**WHAT THE EXERCISE ASKS**
Exactly reproduce the lines beginning with the line that includes "specifica in medicina generale, un corso" and ending with the last line of the data.

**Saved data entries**
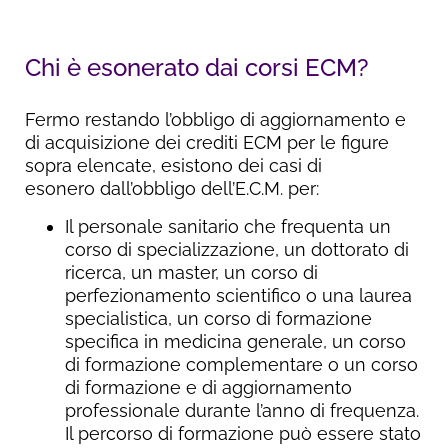
Chi è esonerato dai corsi ECM?
Fermo restando l’obbligo di aggiornamento e
di acquisizione dei crediti ECM per le figure
sopra elencate, esistono dei casi di
esonero dall’obbligo dell’E.C.M. per:
Il personale sanitario che frequenta un
corso di specializzazione, un dottorato di
ricerca, un master, un corso di
perfezionamento scientifico o una laurea
specialistica, un corso di formazione
specifica in medicina generale, un corso
di formazione complementare o un corso
di formazione e di aggiornamento
professionale durante l’anno di frequenza.
Il percorso di formazione può essere stato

**COMPLETED EXERCISE**
specifica in medicina generale, un corso
di formazione complementare o un corso
di formazione e di aggiornamento
professionale durante l’anno di frequenza.
Il percorso di formazione può essere stato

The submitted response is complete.